По данным Л. Браславского, в городах и селах Чувашии имелось несколько десятков «параллельных мечетей» [Браславский, 1997, с. 73]. Имеются сведения о незаконно, но открыто действовавших мечетях в деревнях Энгуразово Тамбовской области [Ислам в Центрально-Европейской., 2009], Кильдураз Буинского района ТАССР [Мехэммэтща-нов]. По словам нашего респондента И.В., родившегося в деревне Чиканас Арского района ТАССР, в 1980-е годы в деревне имелась неофициально действовавшая мечеть 1. Руководивший обрядами житель деревни именовался муллой. Сведения об активности духовенства и о неофициально действовавших мечетях имплицитно содержатся в социологических данных. Так, из трех исследованных А.М. Орловым населенных пунктов в Горь-ковской области официально мечеть действовала только в одном. Однако при этом в другом населенном пункте 15 % взрослых жителей постоянно слушали пятничные проповеди, а 40 % - слушали проповеди нерегулярно, в основном во время мусульманских праздников [Орлов, 1977, с. 122]. Участие значительной части взрослого населения в пятничных молитвах и в праздничных богослужениях подразумевает наличие более или менее вместительного здания мечети, способного принять столь внушительное собрание, а также действующее на постоянной основе духовенство.

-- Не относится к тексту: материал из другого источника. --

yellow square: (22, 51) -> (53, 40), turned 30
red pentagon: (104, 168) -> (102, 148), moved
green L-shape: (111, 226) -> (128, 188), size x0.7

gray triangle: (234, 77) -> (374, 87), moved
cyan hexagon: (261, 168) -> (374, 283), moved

Сельскую религиозность у татар можно описать как связный образ жизни, в котором язык, обычаи и религия взаимно дополняют друг друга. Оседлый образ жизни, национальная замкнутость, вызванная вековым национальным гнетом, закрытая модель идентичности способствовали приверженности татар религиозным традициям. Из-за принудительной атеизации татары оказались вне институциональной религиозной организации. В характере религиозности возобладали архаичные локальные формы. Прояснение специфики сельской религиозности требует обращения к обозначениям «народный», «бытовой» и «неофициальный ислам».

Народная религиозность как глубоко укорененная в народном сознании система жизни человека латентно присутствовала в сельской среде даже в условиях насаждения

1 Исследование проведено автором в 2020 году в Казани методом телефонного интервью среди татар -жителей внутригородских поселков Ново-Караваево и Северный. Опрошено 104 человека в возрасте от 54 до 87 лет.

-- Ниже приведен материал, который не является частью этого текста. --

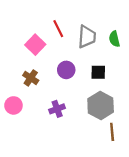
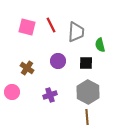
green semicircle: (114, 39) -> (100, 45), moved
pink square: (35, 45) -> (27, 27), moved, turned -30
brown line: (112, 132) -> (87, 117), moved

атеистической идеологии. Народная религиозность была организована вокруг обрядовых практик. А.В. Мухаметшина перечисляет элементы народного ислама, присущие Среднему Поволжью: почитание местных святых, культ предков, семейные обряды, локальные дополнения в области обрядовой практики [Мухаметшина, 2014]. Данные «неканонические» элементы мусульманского вероисповедания у татар усилились из-за гонений на официальное духовенство в советские годы.

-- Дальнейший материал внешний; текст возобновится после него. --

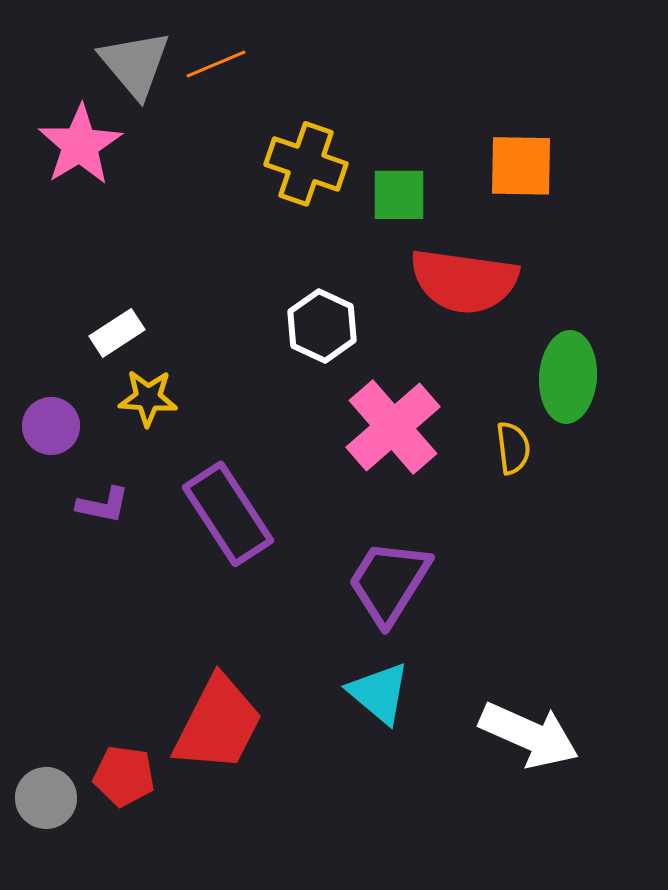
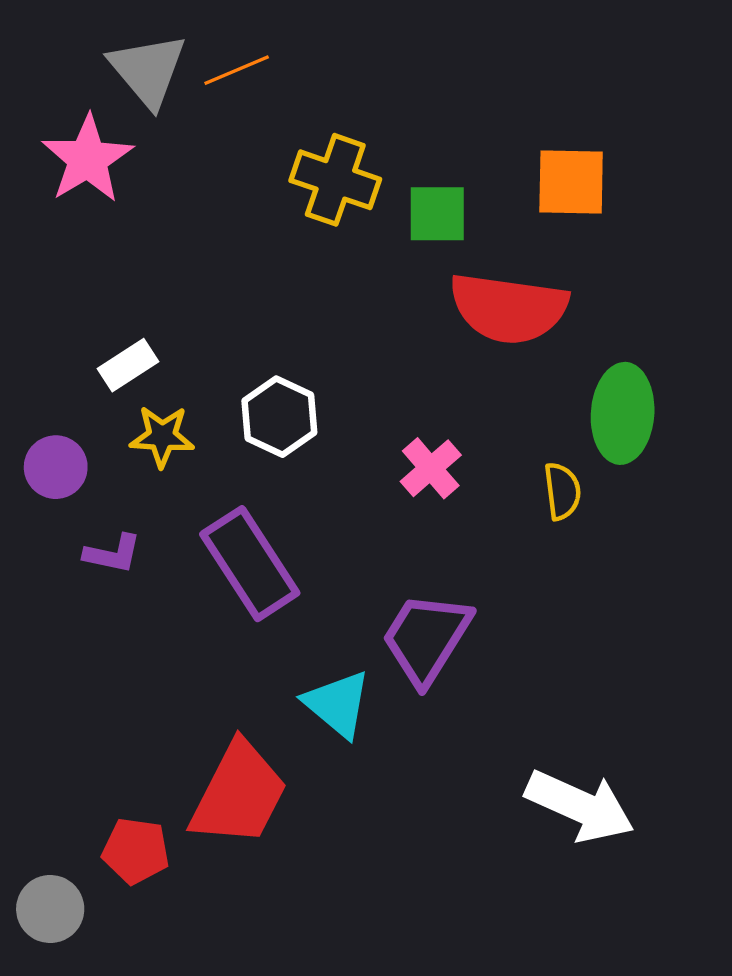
white hexagon: (322, 326) -> (279, 417), moved
pink cross: (393, 427) -> (431, 468), size x0.6
cyan triangle: (379, 693) -> (337, 704), moved
gray circle: (46, 798) -> (50, 909), moved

Советские авторы рассуждали о секуляризации села в терминологии «сближения города и деревни». Считалось, что выравнивание социально-экономического положения колхозников и рабочих и выравнивание уровня образования, наряду с массовым атеизмом, обеспечило бы условия для воспитания «нового человека» и создания социальной общности «советский народ». Для социологической характеристики религиозной ситуации в татарском селе следовало бы обратить внимание на реальные отличия в жизни колхозного крестьянства по сравнению с жизнью в совхозах и городах. Так, невозможно не заметить депривированного положения части советских граждан, особенно в сельской местности, где члены колхозов были юридически ограничены в праве свободного передвижения и выбора места проживания вплоть до 1974 года [Об утверждении., 1974]. Для сельской местности тех лет характерно отставание социальной сферы, очень актуальна проблема плохих коммуникаций (бездорожье, плохая связь), в целом низкого уровня жизни, правовых и социальных гарантий граждан. Крайне ограниченным было государственное пенсионное обеспечение.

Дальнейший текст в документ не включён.